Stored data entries
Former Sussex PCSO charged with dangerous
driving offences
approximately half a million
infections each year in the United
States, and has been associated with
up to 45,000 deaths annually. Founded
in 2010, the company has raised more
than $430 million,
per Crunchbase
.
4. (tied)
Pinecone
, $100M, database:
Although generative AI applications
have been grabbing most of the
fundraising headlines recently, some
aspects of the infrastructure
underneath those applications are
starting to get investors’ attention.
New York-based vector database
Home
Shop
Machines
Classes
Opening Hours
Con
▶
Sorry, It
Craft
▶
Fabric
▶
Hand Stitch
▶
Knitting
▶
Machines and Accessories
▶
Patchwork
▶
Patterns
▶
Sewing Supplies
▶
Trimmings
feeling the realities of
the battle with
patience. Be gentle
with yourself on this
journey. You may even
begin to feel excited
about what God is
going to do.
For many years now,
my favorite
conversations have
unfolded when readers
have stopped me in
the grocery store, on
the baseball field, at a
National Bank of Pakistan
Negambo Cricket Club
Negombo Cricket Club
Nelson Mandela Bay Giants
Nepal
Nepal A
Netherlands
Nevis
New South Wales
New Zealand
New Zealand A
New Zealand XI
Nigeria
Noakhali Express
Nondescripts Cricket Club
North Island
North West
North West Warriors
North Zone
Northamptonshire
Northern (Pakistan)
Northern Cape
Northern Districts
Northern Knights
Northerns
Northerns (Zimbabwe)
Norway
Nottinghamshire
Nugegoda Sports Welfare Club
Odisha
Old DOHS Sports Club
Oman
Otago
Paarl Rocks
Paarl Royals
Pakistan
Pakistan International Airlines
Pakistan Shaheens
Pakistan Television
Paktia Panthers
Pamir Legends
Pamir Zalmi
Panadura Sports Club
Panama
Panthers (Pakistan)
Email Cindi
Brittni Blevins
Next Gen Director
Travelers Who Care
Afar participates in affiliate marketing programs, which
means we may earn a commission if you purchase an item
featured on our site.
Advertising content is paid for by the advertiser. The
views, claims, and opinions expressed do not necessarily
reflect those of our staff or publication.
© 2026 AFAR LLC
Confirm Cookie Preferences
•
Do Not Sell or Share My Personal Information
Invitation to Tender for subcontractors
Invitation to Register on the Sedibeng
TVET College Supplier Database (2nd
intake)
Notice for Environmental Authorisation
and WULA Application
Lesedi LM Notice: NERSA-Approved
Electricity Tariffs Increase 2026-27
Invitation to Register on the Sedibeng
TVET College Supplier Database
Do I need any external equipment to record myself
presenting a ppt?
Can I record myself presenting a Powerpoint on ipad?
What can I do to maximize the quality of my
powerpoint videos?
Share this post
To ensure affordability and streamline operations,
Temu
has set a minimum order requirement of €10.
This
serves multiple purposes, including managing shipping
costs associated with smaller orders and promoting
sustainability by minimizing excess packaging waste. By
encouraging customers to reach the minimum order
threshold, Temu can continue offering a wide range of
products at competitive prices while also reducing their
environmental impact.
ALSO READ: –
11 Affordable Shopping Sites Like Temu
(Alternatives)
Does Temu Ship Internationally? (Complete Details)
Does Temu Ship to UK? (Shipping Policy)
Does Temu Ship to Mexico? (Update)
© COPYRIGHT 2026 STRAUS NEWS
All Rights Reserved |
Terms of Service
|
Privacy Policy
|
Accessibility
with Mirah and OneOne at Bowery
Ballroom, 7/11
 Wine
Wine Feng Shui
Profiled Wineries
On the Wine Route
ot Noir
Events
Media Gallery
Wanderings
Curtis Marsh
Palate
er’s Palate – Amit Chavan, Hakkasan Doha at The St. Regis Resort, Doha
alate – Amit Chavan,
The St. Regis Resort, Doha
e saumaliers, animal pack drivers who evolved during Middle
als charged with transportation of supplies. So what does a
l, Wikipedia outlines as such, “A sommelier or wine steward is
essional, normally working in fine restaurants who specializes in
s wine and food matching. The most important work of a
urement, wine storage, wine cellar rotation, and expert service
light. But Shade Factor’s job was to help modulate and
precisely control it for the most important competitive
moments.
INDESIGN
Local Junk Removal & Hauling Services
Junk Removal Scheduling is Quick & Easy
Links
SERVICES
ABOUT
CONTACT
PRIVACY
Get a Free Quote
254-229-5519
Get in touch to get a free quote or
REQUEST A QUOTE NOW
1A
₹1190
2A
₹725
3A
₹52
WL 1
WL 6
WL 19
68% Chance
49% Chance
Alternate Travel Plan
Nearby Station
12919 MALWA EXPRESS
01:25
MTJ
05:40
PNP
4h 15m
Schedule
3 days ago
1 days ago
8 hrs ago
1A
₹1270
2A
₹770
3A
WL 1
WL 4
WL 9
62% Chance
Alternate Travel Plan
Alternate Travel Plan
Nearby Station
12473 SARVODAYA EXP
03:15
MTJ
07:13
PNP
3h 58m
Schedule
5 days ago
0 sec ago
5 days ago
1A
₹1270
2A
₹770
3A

▶ **EXERCISE**
Repeat every entry exactly, please.

▶ **OUTPUT FOR THIS TASK**
Former Sussex PCSO charged with dangerous
driving offences
approximately half a million
infections each year in the United
States, and has been associated with
up to 45,000 deaths annually. Founded
in 2010, the company has raised more
than $430 million,
per Crunchbase
.
4. (tied)
Pinecone
, $100M, database:
Although generative AI applications
have been grabbing most of the
fundraising headlines recently, some
aspects of the infrastructure
underneath those applications are
starting to get investors’ attention.
New York-based vector database
Home
Shop
Machines
Classes
Opening Hours
Con
▶
Sorry, It
Craft
▶
Fabric
▶
Hand Stitch
▶
Knitting
▶
Machines and Accessories
▶
Patchwork
▶
Patterns
▶
Sewing Supplies
▶
Trimmings
feeling the realities of
the battle with
patience. Be gentle
with yourself on this
journey. You may even
begin to feel excited
about what God is
going to do.
For many years now,
my favorite
conversations have
unfolded when readers
have stopped me in
the grocery store, on
the baseball field, at a
National Bank of Pakistan
Negambo Cricket Club
Negombo Cricket Club
Nelson Mandela Bay Giants
Nepal
Nepal A
Netherlands
Nevis
New South Wales
New Zealand
New Zealand A
New Zealand XI
Nigeria
Noakhali Express
Nondescripts Cricket Club
North Island
North West
North West Warriors
North Zone
Northamptonshire
Northern (Pakistan)
Northern Cape
Northern Districts
Northern Knights
Northerns
Northerns (Zimbabwe)
Norway
Nottinghamshire
Nugegoda Sports Welfare Club
Odisha
Old DOHS Sports Club
Oman
Otago
Paarl Rocks
Paarl Royals
Pakistan
Pakistan International Airlines
Pakistan Shaheens
Pakistan Television
Paktia Panthers
Pamir Legends
Pamir Zalmi
Panadura Sports Club
Panama
Panthers (Pakistan)
Email Cindi
Brittni Blevins
Next Gen Director
Travelers Who Care
Afar participates in affiliate marketing programs, which
means we may earn a commission if you purchase an item
featured on our site.
Advertising content is paid for by the advertiser. The
views, claims, and opinions expressed do not necessarily
reflect those of our staff or publication.
© 2026 AFAR LLC
Confirm Cookie Preferences
•
Do Not Sell or Share My Personal Information
Invitation to Tender for subcontractors
Invitation to Register on the Sedibeng
TVET College Supplier Database (2nd
intake)
Notice for Environmental Authorisation
and WULA Application
Lesedi LM Notice: NERSA-Approved
Electricity Tariffs Increase 2026-27
Invitation to Register on the Sedibeng
TVET College Supplier Database
Do I need any external equipment to record myself
presenting a ppt?
Can I record myself presenting a Powerpoint on ipad?
What can I do to maximize the quality of my
powerpoint videos?
Share this post
To ensure affordability and streamline operations,
Temu
has set a minimum order requirement of €10.
This
serves multiple purposes, including managing shipping
costs associated with smaller orders and promoting
sustainability by minimizing excess packaging waste. By
encouraging customers to reach the minimum order
threshold, Temu can continue offering a wide range of
products at competitive prices while also reducing their
environmental impact.
ALSO READ: –
11 Affordable Shopping Sites Like Temu
(Alternatives)
Does Temu Ship Internationally? (Complete Details)
Does Temu Ship to UK? (Shipping Policy)
Does Temu Ship to Mexico? (Update)
© COPYRIGHT 2026 STRAUS NEWS
All Rights Reserved |
Terms of Service
|
Privacy Policy
|
Accessibility
with Mirah and OneOne at Bowery
Ballroom, 7/11
 Wine
Wine Feng Shui
Profiled Wineries
On the Wine Route
ot Noir
Events
Media Gallery
Wanderings
Curtis Marsh
Palate
er’s Palate – Amit Chavan, Hakkasan Doha at The St. Regis Resort, Doha
alate – Amit Chavan,
The St. Regis Resort, Doha
e saumaliers, animal pack drivers who evolved during Middle
als charged with transportation of supplies. So what does a
l, Wikipedia outlines as such, “A sommelier or wine steward is
essional, normally working in fine restaurants who specializes in
s wine and food matching. The most important work of a
urement, wine storage, wine cellar rotation, and expert service
light. But Shade Factor’s job was to help modulate and
precisely control it for the most important competitive
moments.
INDESIGN
Local Junk Removal & Hauling Services
Junk Removal Scheduling is Quick & Easy
Links
SERVICES
ABOUT
CONTACT
PRIVACY
Get a Free Quote
254-229-5519
Get in touch to get a free quote or
REQUEST A QUOTE NOW
1A
₹1190
2A
₹725
3A
₹52
WL 1
WL 6
WL 19
68% Chance
49% Chance
Alternate Travel Plan
Nearby Station
12919 MALWA EXPRESS
01:25
MTJ
05:40
PNP
4h 15m
Schedule
3 days ago
1 days ago
8 hrs ago
1A
₹1270
2A
₹770
3A
WL 1
WL 4
WL 9
62% Chance
Alternate Travel Plan
Alternate Travel Plan
Nearby Station
12473 SARVODAYA EXP
03:15
MTJ
07:13
PNP
3h 58m
Schedule
5 days ago
0 sec ago
5 days ago
1A
₹1270
2A
₹770
3A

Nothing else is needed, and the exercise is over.